Darren’s still daring

A SUICIDE-SITE GUIDE TO THE CITY written and performed by Darren O’Donnell, directed by Rebecca Picherack. A Mammalian Diving Reflex production presented by Buddies in Bad Times (12 Alexander). Opens tonight (Thursday, March 3) and runs to March 20, Tuesday-Saturday 8 pm, late-night show Friday 10 pm, matinee Sunday 2:30 pm. $15-$29, Sunday pwyc. 416-975-8555. Rating: NNNNN


Darren O’Donnell is tired of pretending. That’s a tough place to be if you’re a working actor and playwright.

“I was just fatigued,” says O’Donnell, mostly about his three-year (on-and-off) international tour with Daniel MacIvor’s powerful two-hander In On It.

“I enjoyed it, but I got tired of the whole acting and pretending thing,” he says, a few days before his new play A Suicide-Site Guide To The City attempts to break theatrical traditions over at Buddies.

“A part of me thinks it’s almost embarrassing to get actors to say their lines correctly. I’d rather have them say what they want.”

No wonder his recent workshopped piece, Diplomatic Immunity, which played at the Rhubarb! fest, featured spontaneous onstage interviews with audience members.

“Maybe it’s the whole reality show vibe or the fervour around documentaries, but I find it more fascinating to watch strangers talk about laundry soap than to see someone recite lines. It’s more compelling than going to a show where there’s a typical emotional arc.”

In Suicide-Site, which he performs solo but opens up to his co-creators Nicholas Murray (sound designer), J.P. Robichaud (lighting designer) and eventually the audience, O’Donnell plays himself – up to a point. He says his age is 67. He lets us in on his paranoid dreams, his fantasies about committing suicide and even tells us when certain sections of the script were written.

One bit was penned on April 21, 2002, he tells us, and then another section was written on September 1, 2003. The most up-to-date part was added shortly after the U.S. presidential election.

“I think it captures how memory works,” explains O’Donnell, “how one day I’ll be lying on the floor thinking about how terrible life is and then suddenly I won’t be. I’m all of those people at once. Identity is fluid.”

Interwoven into the complex fabric of the piece is a scathing critique of society, from a look at the disparity between rich and poor to a courageous admission of ambivalence about the events of 9/11.

It has already played in Vancouver, Victoria and Edinburgh, and O’Donnell modifies it according to where he’s performing. One of the most striking observations concerns an analysis of T.O.’s police headquarters’ fortress-like design, preventing any sort of crowds from storming it.
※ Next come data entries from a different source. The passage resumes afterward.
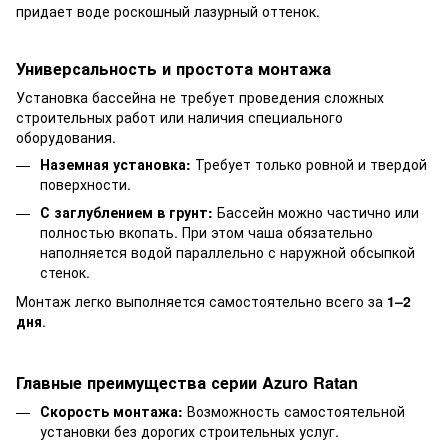
придает воде роскошный лазурный оттенок.
Универсальность и простота монтажа
Установка бассейна не требует проведения сложных
строительных работ или наличия специального
оборудования.
Наземная установка:
Требует только ровной и твердой
поверхности.
С заглублением в грунт:
Бассейн можно частично или
полностью вкопать. При этом чаша обязательно
наполняется водой параллельно с наружной обсыпкой
стенок.
Монтаж легко выполняется самостоятельно всего за
1–2
дня
.
Главные преимущества серии Azuro Ratan
Скорость монтажа:
Возможность самостоятельной
установки без дорогих строительных услуг.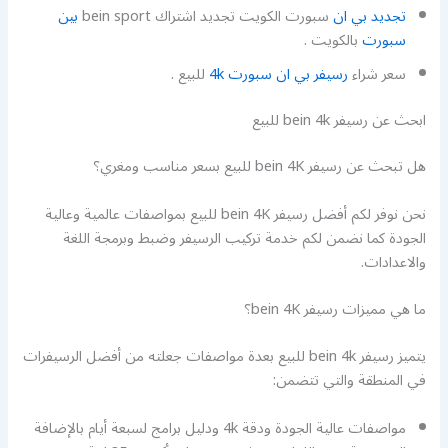
تجديد بي ان
سبورت الكويت تجديد اشتراك bein sport
بين
سبورت
بالكويت .
سعر شراء
رسيفر بي ان سبورت 4k
للبيع .
ابحث عن رسيفر bein 4k للبيع
هل تبحث عن رسيفر bein 4K للبيع بسعر مناسب ومغري؟
نحن نوفر لكم أفضل رسيفر bein 4K للبيع بمواصفات عالمية وعالية
الجودة كما نضمن لكم خدمة تركيب الرسيفر وضبط وبرمجة اللغة
والاعدادات.
ما هي مميزات رسيفر bein 4K؟
يتميز رسيفر bein 4k للبيع بعدة مواصفات جعلته من أفضل الرسيفرات
في المنطقة والتي تتضمن:
مواصفات عالية الجودة ودقة 4k ودليل برامج لسبعة أيام بالإضافة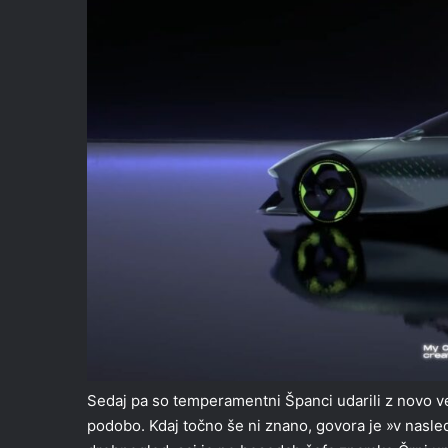
Sedaj pa so temperamentni Španci udarili z novo ves
podobo. Kdaj točno še ni znano, govora je »v nasl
It’s common to most cities he’s visited.

“In Victoria, these bushes formed a moat, and Vancouver was impenetrable to any foot traffic. Even look at York University. The design came up from California in the midst of the 1960s, to accommodate tanks, just in case.”
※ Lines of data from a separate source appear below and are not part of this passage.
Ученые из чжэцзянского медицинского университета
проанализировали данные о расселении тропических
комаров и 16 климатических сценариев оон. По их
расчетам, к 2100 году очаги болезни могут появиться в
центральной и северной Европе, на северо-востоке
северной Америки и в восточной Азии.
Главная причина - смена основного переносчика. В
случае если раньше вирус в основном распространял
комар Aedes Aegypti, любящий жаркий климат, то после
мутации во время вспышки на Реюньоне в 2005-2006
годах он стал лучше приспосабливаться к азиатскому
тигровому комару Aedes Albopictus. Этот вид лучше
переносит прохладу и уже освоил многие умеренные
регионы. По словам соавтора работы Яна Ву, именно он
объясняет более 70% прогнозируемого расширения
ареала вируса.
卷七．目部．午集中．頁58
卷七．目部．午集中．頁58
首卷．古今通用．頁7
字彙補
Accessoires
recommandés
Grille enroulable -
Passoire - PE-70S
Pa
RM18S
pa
It’s not surprising that his plays, like the racism-themed White Mice, seem of-the-moment.

“If people are interested I can e-mail them the most recent versions of my works,” he says. “But even White Mice is still being performed. It was done recently at the National Theatre School and at Trent. Listen, I’d be happy if racism were no longer around, but I don’t see that happening.”